Shilpa Blog

Hypotheses Testing — How is it useful in machine learning?

Hypothesis testing is a way to tell if some belief you have of the population is likely to be true or false.

Let’s say you have an email spam detector and what it does is it determines if a given email is Not Spam or Spam. And Not Spam is when an email is not spam. And by default, we’re going to assume that all the emails are Not Spam. And the reason for this is that it’s much worse to delete a good email than to accidentally put a spam email on our inbox. So our base assumption is going to be that an email is Not Spam. That’s going to be called the null hypothesis. It’s the base assumption when we assume safely that nothing is happening. The null hypothesis is called H0. We also have alternate hypothesis which is H1. One important characteristic of the null and alternative hypothesis is that they are mutually exclusive.

The key is to designing a good set of hypothesis. There’s a lot of evidence that shows that the email is spam. Then the null hypothesis is rejected and the alternative hypothesis that the email is spam is accepted as true.

If the evidence gathered is not enough to show that the email is spam, then you can reject the null hypothesis. However, that does not mean that the email is not spam, only that we don’t have enough evidence to show that the email is spam.

The null hypothesis is the baseline and the alternative hypothesis represents the competing statement.

There can be scenarios where this can go wrong, they are called Type 1 error (False Positive) and Type II error (False Negative).

Sending a regular email to spam is worse than not sending a spam email to the regular inbox. Type I error is more significant than the Type II error.

What is the greatest probability of type I error you are willing to tolerate?

The maximum probability of type I error is called the significance level and is usually denoted by the Greek letter alpha. Of course, since it’s a probability, it can only take values between 0 and 1. If alpha is 0, it means that whatever evidence you get, the email is always considered to be not spam. In that case, you never get a type I error. On the other end, if the significance level is 1, that means every email is considered spam. And in this case, every time you get a not spam email, you will be making a type I error. Of course, both extremes are terrible decision makers. What you want is something that is able to define if an email is spam or not and has as few type I errors as possible.

However, as you saw, this error can never be made 0, so a typical value to consider is 0.05 for your significance level.
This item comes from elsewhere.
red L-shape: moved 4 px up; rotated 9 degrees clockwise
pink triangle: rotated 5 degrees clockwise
This means that on average, you will decide that a not spam email is spam 5% of the time. Another value usually encountered is alpha equals 0.01. As we said, you want alpha to be as small as possible. But however, there’s a small catch. If you reduce the probability of a type I error too much for a fixed number of samples, then you’re increasing the type II error. This is what happens when we thought of the alpha equals 0 scenario. To give the proper definition of significance level, it is the maximum probability of committing a type I error, which is the same as the maximum probability of rejecting H0 when H0 was actually true. The value of alpha is your design criterion for this test. This means that alpha will determine a threshold to decide if you should reject H0 or not based on your sample.

For this hypothesis testing, it is always important to have data quality. It should be reliable. The sample should represent the population and it should be randomized so it does not have any bias. Also, sample size is important.
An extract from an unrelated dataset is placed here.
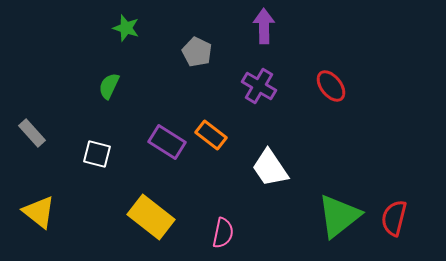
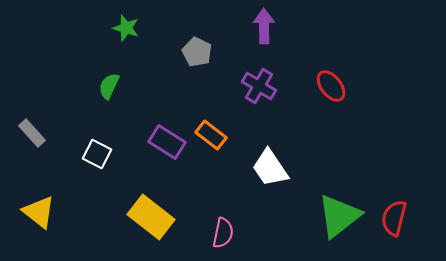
white square: rotated 12 degrees clockwise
If our null hypothesis is based on the sample mean then it is Test Statistics and on other hand we have observed statistics.

In general, we have 3 types of hypothesis

Right tailed test — The alternate hypothesis is right side or greater than the null hypothesis
Left tailed test — The alternate hypothesis is left side or less than the null hypothesis
Two tailed test — The alternate hypothesis is either left or right tailed but not equal to null hypothesis

p-value

A p-value is the probability assuming H_0 is true, that the test statistic takes on a value as extreme as or more extreme than the value observed.

Suppose now that the standard deviation that there was no change throughout the years. We are assuming that the standard deviation is known. How likely was your sample if H0 is true? If the answer is very unlikely, then reject H0. Consider now the right-tail test for the mean of a population with the Gaussian distribution.

Our goal is to make a decision with the type 1 error probability of no more than the significance level alpha which is 5%. The maximum probability of incurring a type 1 error is below the 0.05 threshold you are willing to tolerate. It then makes sense to reject the null hypothesis. The probability used here is nothing but the p-value.

While T(X) is the test statistic and t is the observed statistic.

If the p-value is less than α (significance level), then you reject the null hypothesis.
The p-value represents the probability of observing the data or more extreme results under the assumption that the null hypothesis is true.
A smaller p-value indicates stronger evidence against the null hypothesis.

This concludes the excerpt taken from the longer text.